─── Supplied data ───

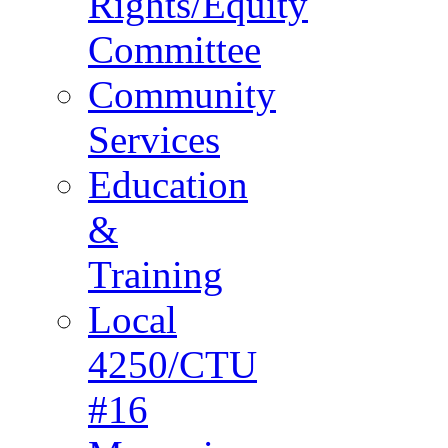
Rights/Equity
Committee
Community
Services
Education
&
Training
Local
4250/CTU
#16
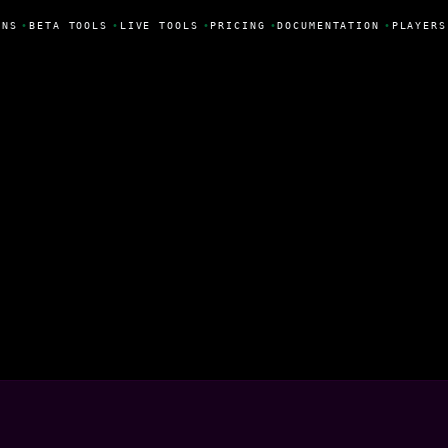
NS
•
BETA TOOLS
•
LIVE TOOLS
•
PRICING
•
DOCUMENTATION
•
PLAYERS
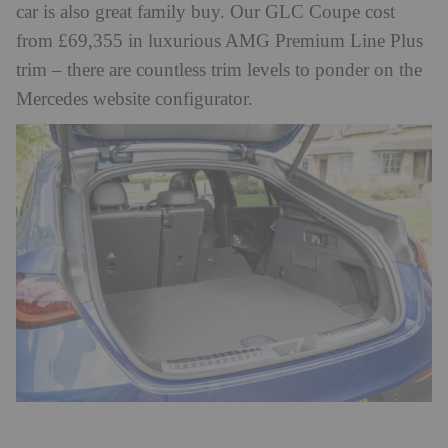
car is also great family buy. Our GLC Coupe cost
from £69,355 in luxurious AMG Premium Line Plus
trim – there are countless trim levels to ponder on the
Mercedes website configurator.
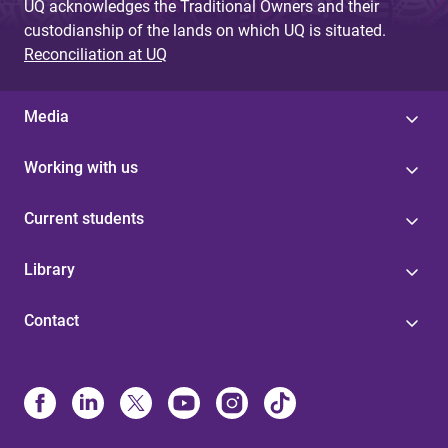
UQ acknowledges the Traditional Owners and their
custodianship of the lands on which UQ is situated.
Reconciliation at UQ
Media
Working with us
Current students
Library
Contact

───

From the first line to the last, retype the entries above exactly, minus the pictures.

Your solution:
Rights/Equity
Committee
Community
Services
Education
&
Training
Local
4250/CTU
#16
NS
•
BETA TOOLS
•
LIVE TOOLS
•
PRICING
•
DOCUMENTATION
•
PLAYERS
car is also great family buy. Our GLC Coupe cost
from £69,355 in luxurious AMG Premium Line Plus
trim – there are countless trim levels to ponder on the
Mercedes website configurator.
UQ acknowledges the Traditional Owners and their
custodianship of the lands on which UQ is situated.
Reconciliation at UQ
Media
Working with us
Current students
Library
Contact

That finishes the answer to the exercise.